Dans les blanchisseries magdaléniennes, les femmes étaient incarcérées et forcées d’effectuer un travail éreintant sans rémunération, bien qu’elles n’aient commis aucun crime.  Dans les maisons des mères et des bébés, les enfants des femmes leur ont été enlevés, adoptés illégalement ou placés dans des institutions abusives où ils pourraient être négligés à mort et jetés dans des tombes non marquées. Les symphysiotomies brutales pratiquées dans les hôpitaux irlandais ont traumatisé et handicapé des femmes pour la vie, car l’Église avait une objection folle envers les césariennes.

Mais, réserver des billets pour une messe à laquelle vous n’avez pas l’intention de participer est « mauvais ».
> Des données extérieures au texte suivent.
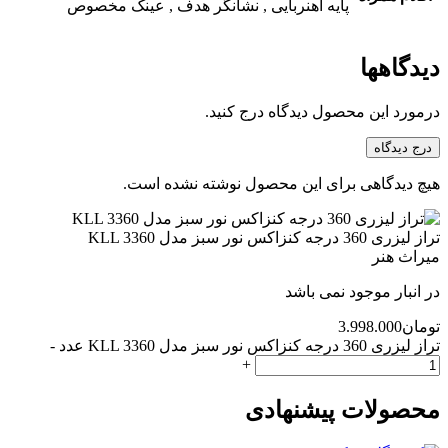
پایه آهنربایی , نشانگر هدف , عینک مخصوص
دیدگاهها
درمورد این محصول دیدگاه درج کنید.
درج دیدگاه
هیچ دیدگاهی برای این محصول نوشته نشده است.
تراز لیزری 360 درجه کنزاکس نور سبز مدل KLL 3360
میراث هنر
در انبار موجود نمی باشد
تومان
3.998.000
تراز لیزری 360 درجه کنزاکس نور سبز مدل KLL 3360 عدد
-
+
محصولات پیشنهادی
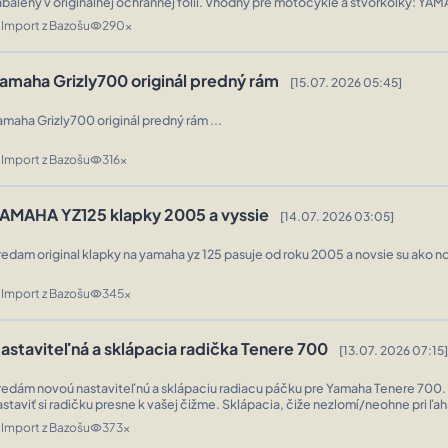
lený v originálnej ochrannej fólii. Vhodný pre motocykle a štvorkolky: YAMAHA: - Yamaha
JR 1300 (2001 - 2005) - Yamaha XVS 1300 Midnight Star ...
Import z Bazošu
290x
n
visibility
amaha Grizly700 originál predný rám
[15.07. 2026 05:45]
amaha Grizly700 originál predný rám ...
Import z Bazošu
316x
n
visibility
AMAHA YZ125 klapky 2005 a vyssie
[14.07. 2026 03:05]
redam original klapky na yamaha yz 125 pasuje od roku 2005 a novsie su ako no
Import z Bazošu
345x
n
visibility
astaviteľná a sklápacia radička Tenere 700
[13.07. 2026 07:15]
redám novoú nastaviteľnú a sklápaciu radiacu páčku pre Yamaha Tenere 700
astaviť si radičku presne k vašej čižme. Sklápacia, čiže nezlomí/neohne pri ľ
ena 45€ + poštovné. Pre ďalšie doplnky klikni na moje meno. ...
Import z Bazošu
373x
n
visibility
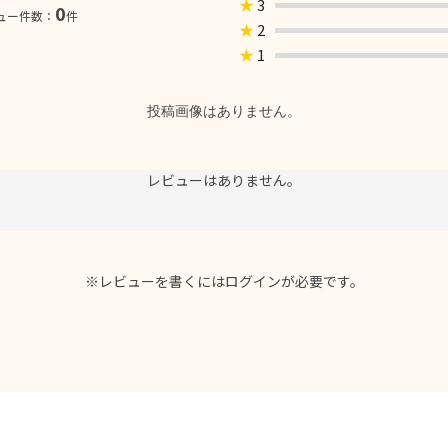
★
3
0
ュー件数：
件
★
2
★
1
投稿画像はありません。
レビューはありません。
※レビューを書くには
ログイン
が必要です。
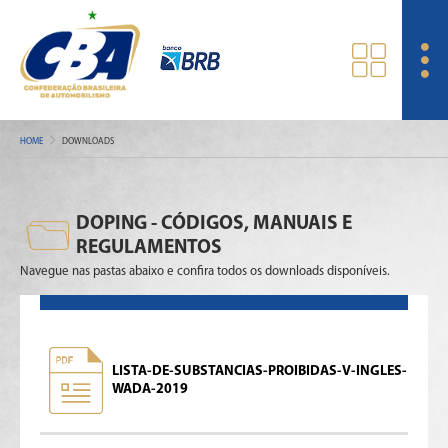
HOME
DOWNLOADS
DOPING - CÓDIGOS, MANUAIS E
REGULAMENTOS
Navegue nas pastas abaixo e confira todos os downloads disponíveis.
LISTA-DE-SUBSTANCIAS-PROIBIDAS-V-INGLES-
WADA-2019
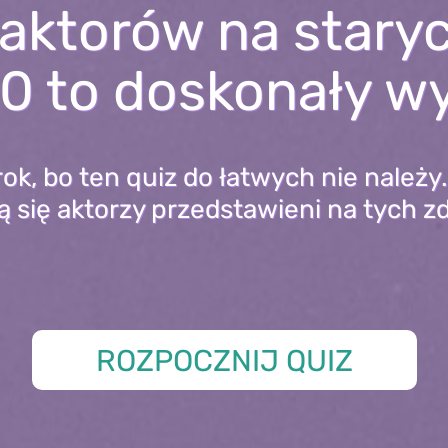
aktorów na staryc
0 to doskonały w
k, bo ten quiz do łatwych nie należy.
 się aktorzy przedstawieni na tych z
ROZPOCZNIJ QUIZ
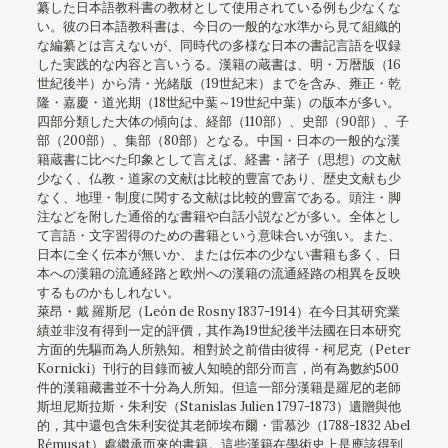
纂した日本語教科書の教材として使用されている例も少なくな
い。彼の日本語教科書は、今日の一般的な水準から見て組織的
な編纂とは言えないが、同時代の多様な日本の書記言語を収録
した実践的な内容と言いうる。漢籍の蔵書は、明・万暦版（16
世紀後半）から清・光緒版（19世紀末）までを含み、雍正・乾
隆・嘉慶・道光期（18世紀中葉～19世紀中葉）の版本が多い。
四部分類した大体の傾向は、経部（110部）、史部（90部）、子
部（200部）、集部（80部）となる。中国・日本の一般的な漢
籍蔵書に比べた印象として言えば、経書・諸子（思想）の文献
少なく、仏教・道家の文献は比較的豊富であり、歴史文献も少
なく、地理・制度に関する文献は比較的豊富である。頭注・脚
注などを附した通俗的な書籍や白話小説などが多い。全体とし
て言語・文字習得のための書籍という意味合いが強い。また、
日本に全く伝本が無いか、または伝本の少ない書籍も多く、日
本への漢籍の流通経路と欧州への漢籍の流通経路の相異を反映
するものかもしれない。
萊昂・戴 羅斯尼（León de Rosny 1837-1914）在今日其研究業
績並非沒有得到一定的評價，其作為19世紀後半法國在日本研究
方面的先驅而為人所熟知。相對於之前借由彼得・柯尼克（Peter
Kornicki）刊行的目錄而被人知曉的部分而言，尚有為數約500
件的漢籍藏書並不十分為人所知。但這一部分漢籍是羅尼的老師
斯坦尼斯拉斯・朱利安（Stanislas Julien 1797-1873）遺贈與他
的，其中還包含朱利安從其老師埃布爾・雷慕沙（1788-1832 Abel
Rémusat）處繼承而來的書籍。這些漢籍在學術史上是應該得到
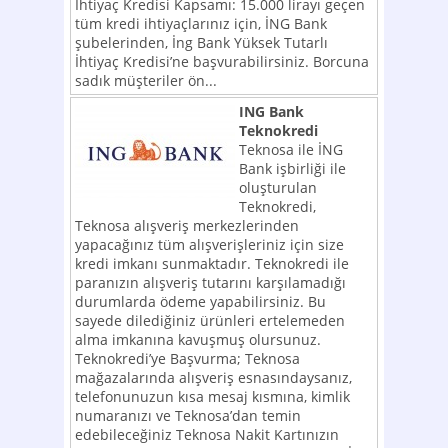
İhtiyaç Kredisi Kapsamı: 15.000 lirayı geçen
tüm kredi ihtiyaçlarınız için, İNG Bank
şubelerinden, İng Bank Yüksek Tutarlı
İhtiyaç Kredisi’ne başvurabilirsiniz. Borcuna
sadık müşteriler ön...
ING Bank
Teknokredi
Teknosa ile İNG
Bank işbirliği ile
oluşturulan
Teknokredi,
Teknosa alışveriş merkezlerinden
yapacağınız tüm alışverişleriniz için size
kredi imkanı sunmaktadır. Teknokredi ile
paranızın alışveriş tutarını karşılamadığı
durumlarda ödeme yapabilirsiniz. Bu
sayede dilediğiniz ürünleri ertelemeden
alma imkanına kavuşmuş olursunuz.
Teknokredi’ye Başvurma; Teknosa
mağazalarında alışveriş esnasındaysanız,
telefonunuzun kısa mesaj kısmına, kimlik
numaranızı ve Teknosa’dan temin
edebileceğiniz Teknosa Nakit Kartınızın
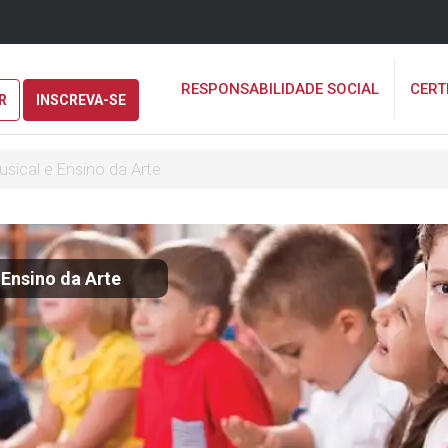
RESPONSABILIDADE SOCIAL
CERT
R
INSCREVA-SE
sical e Ensino da Arte
Ensino da Arte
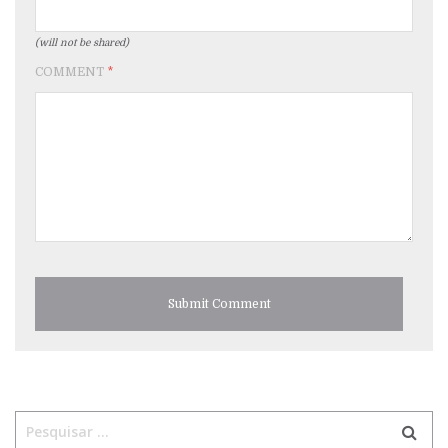
(will not be shared)
COMMENT
*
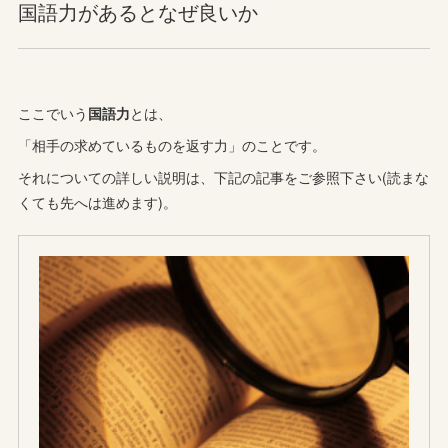
国語力があるとなぜ良いか
ここでいう
国語力
とは、
「相手の求めているものを返す力」のことです。
それについての詳しい説明は、下記の記事をご参照下さい(読まな
くても先へは進めます)。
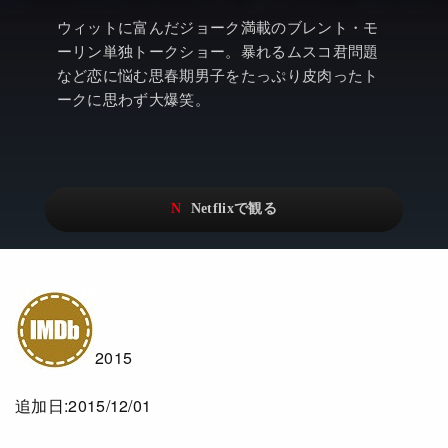
アニメ
Netflix・VOD総合News
ウィットに富んだジョーク満載のブレント・モ
ドキュメンタリー
Watchlistへ
ーリン単独トークショー。暴れるムスコ君問題
など恋に悩む思春期男子をたっぷり皮肉ったト
Netflixオリジナル作品
Netflix Video
ークに思わず大爆笑。
リアリティ
…
日本語吹替対応作品
Netflix 吹替版作品
Netflix 高い評価の海外作品
その他の国のTV番組
Netflixオリジナル作品
その他の国の映画
みんなの作品レビュー
Watchlist
2015
過去の配信終了作品
追加日:2015/12/01
Get Freaxフォーラム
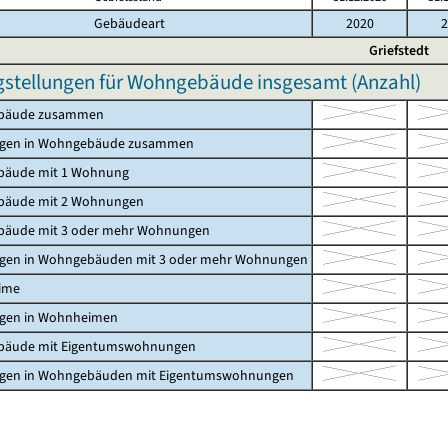
Gebäudeart
2020
2
Griefstedt
gstellungen für Wohngebäude insgesamt (Anzahl)
bäude zusammen
gen in Wohngebäude zusammen
äude mit 1 Wohnung
äude mit 2 Wohnungen
äude mit 3 oder mehr Wohnungen
en in Wohngebäuden mit 3 oder mehr Wohnungen
ime
en in Wohnheimen
äude mit Eigentumswohnungen
en in Wohngebäuden mit Eigentumswohnungen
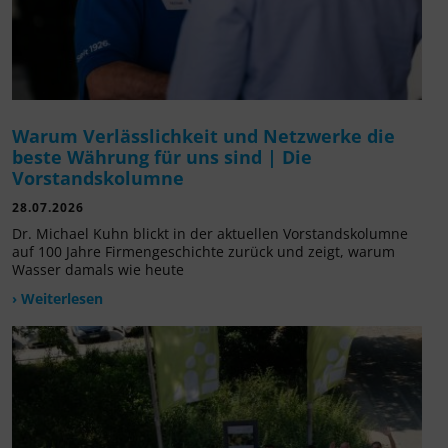
Warum Verlässlichkeit und Netzwerke die
beste Währung für uns sind | Die
Vorstandskolumne
28.07.2026
Dr. Michael Kuhn blickt in der aktuellen Vorstandskolumne
auf 100 Jahre Firmengeschichte zurück und zeigt, warum
Wasser damals wie heute
› Weiterlesen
Je n’ai tout simplement pas la possibilité dans cet article de rendre justice à la litanie des crimes de l’Église Catholique Romaine en Irlande.  Qu’il suffise de dire que protester contre la visite du pape, avec des sièges vides, des pancartes ou tout autre moyen pacifique, est légitime, justifié, progressif et nécessaire.  Ceci envoie le message que nous sommes malades de payer, spirituellement, émotionnellement, économiquement, pour les maux perpétrés par l’Église ; Que nous voulons des ordres religieux dans nos écoles et nos hôpitaux publics ; Que nous voulons que nos politiciens agissent sur la base de preuves, pas de croyances religieuses ; Que nous méritons une société laïque.

Je ne peux pas imaginer un message moins « méchant ».